Notwithstanding they may be feeling the scars of failing to predict how the Reserve Bank of Australia (RBA) would keep interest rates steady last Tuesday, the ‘dismal scientists’ paid to make economic forecasts have fearlessly jumped back into their spreadsheets.
Their tip: the central bank will cut the official cash rate by 25 basis points to 3.60% when it next meets on 12 August, which is exactly what the overwhelming majority were wrongly expecting to happen on 8 July.
The chances of this happening are 95%, according to the Australian Securities Exchange’s RBA Rate Indicator, which bases the calculation on prices in ASX 30 Day Interbank Cash Rate Futures.
But the same indicator placed a 97% probability of a cut just before the RBA made its shock announcement that it was cautiously waiting for a little more information about whether it had inflation, as measured by the consumer price index (CPI), under control.
Little did they know that three of the nine members of the RBA’s Monetary Policy Board voted for a rate cut, demonstrating that directors were divided and most were prepared to do the unexpected.

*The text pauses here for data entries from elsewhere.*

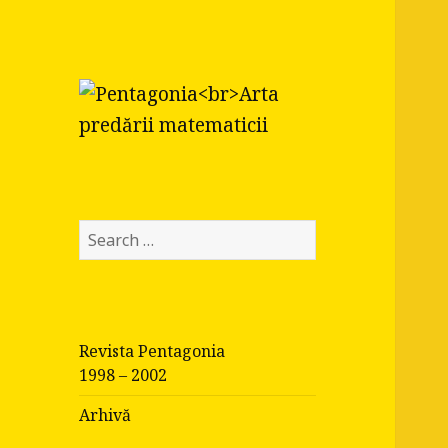
Pentagonia
Arta predării matematicii
S
e
a
r
c
Revista Pentagonia
h
1998 – 2002
f
o
Arhivă
r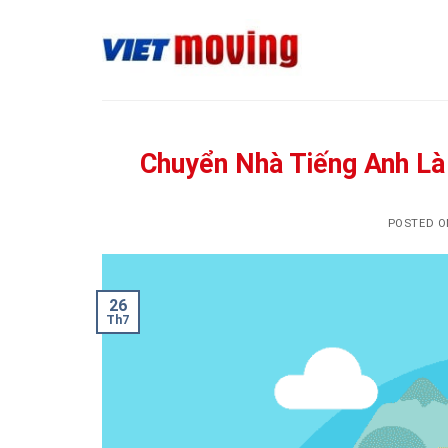
Skip
to
content
Chuyển Nhà Tiếng Anh Là
POSTED 
26
Th7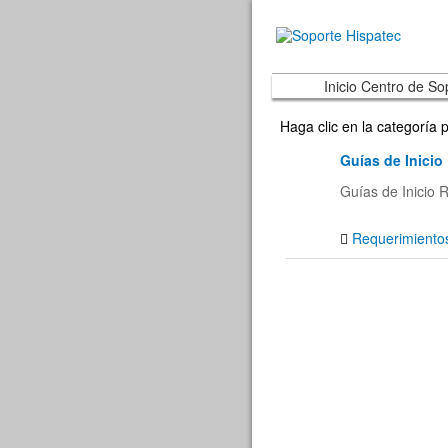
Inicio Centro de So
Haga clic en la categoría 
Guías de Inicio
Guías de Inicio 
Requerimientos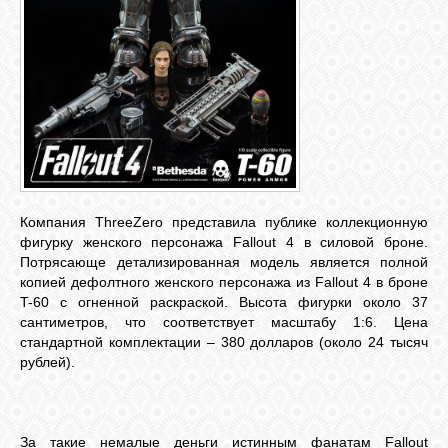
Компания ThreeZero представила публике коллекционную
фигурку женского персонажа Fallout 4 в силовой броне.
Потрясающе детализированная модель является полной
копией дефолтного женского персонажа из Fallout 4 в броне
T-60 с огненной раскраской. Высота фигурки около 37
сантиметров, что соответствует масштабу 1:6. Цена
стандартной комплектации – 380 долларов (около 24 тысяч
рублей).
За такие немалые деньги истинным фанатам Fallout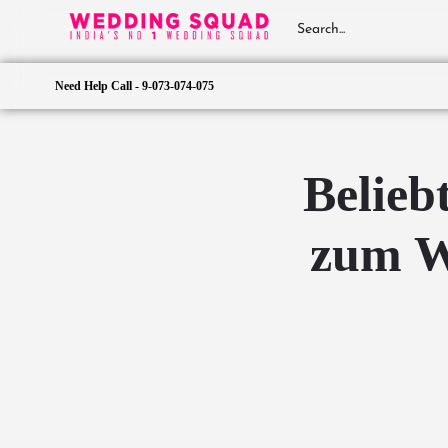
Need Help Call - 9-073-074-075
Belieb
zum W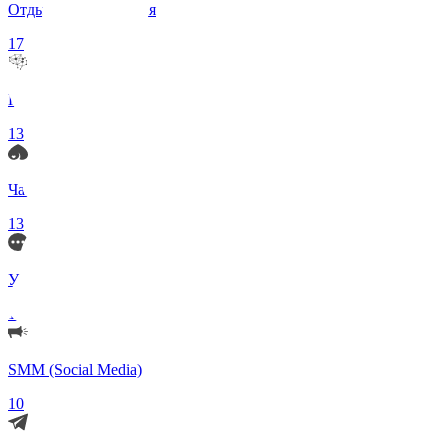
Отдых и Развлечения
17
Нейросети и ИИ
13
Чаты по интересам
13
Удаленка (Работа)
11
SMM (Social Media)
10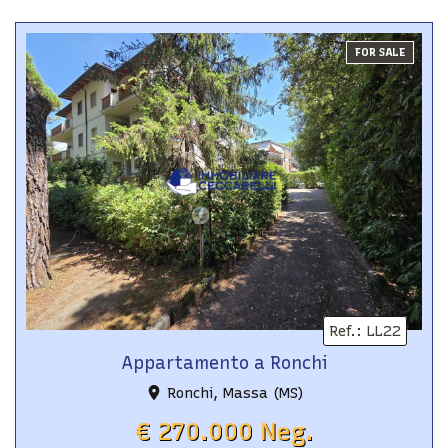
FOR SALE
Ref.
:
LL22
Appartamento a Ronchi
Ronchi, Massa (MS)
€ 270.000 Neg.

Just four of 32 economists polled by Bloomberg had been brave enough to ignore the evidence to the contrary and say they expected no change.
This time they are more emphatic with all 30 respondents to a Reuters survey on 8 and 9 July expecting the rate to fall to 3.60%, according to this story.
Commonwealth Bank of Australia Senior Economist Belinda Allen said RBA Governor Michelle Bulloch was at pains to point out in her press conference that the discussion was about the timing of the cut and not the direction of the cash rate.
“An August rate cut appears almost certain, barring a large miss to the upside on trimmed mean (underlying CPI,” Allen wrote in a note.
She said the RBA was waiting for the full quarterly CPI on 30 July to confirm inflation was heading back into the centre of the target band.
“The next most likely timing of a rate cut is November, given the Board’s stated preference today to see the quarterly CPI before moving and to maintain a ‘cautious and gradual approach’. The risk remains of an additional rate cut in early 2026,” Allen said.
Goldman Sachs said without a global shock, the RBA appeared to have a strong bias to adjust monetary policy gradually and only after quarterly CPI reports.
It forecasts 25-basis point cuts in August, November and February to reach a terminal rate of 3.1%.
“However, we see the balance of risks to our central scenario as skewed towards a deeper easing cycle if the RBA’s focus on year-over-year changes in the quarterly CPI data potentially proves to be too backward looking and risks "falling behind the curve",” the investment bank wrote.
Joining them in forecasting a cut to 3.60% next month were AMP, ANZ, National Australia Bank (NAB) and Westpac with some looking further out into their crystal balls.
Shane Oliver of AMP, Gareth Spence of NAB and Luci Ellis of Westpac are pencilling in a 25 bps reduction in November, with Oliver and Ellis also seeing cuts in February and May 2026.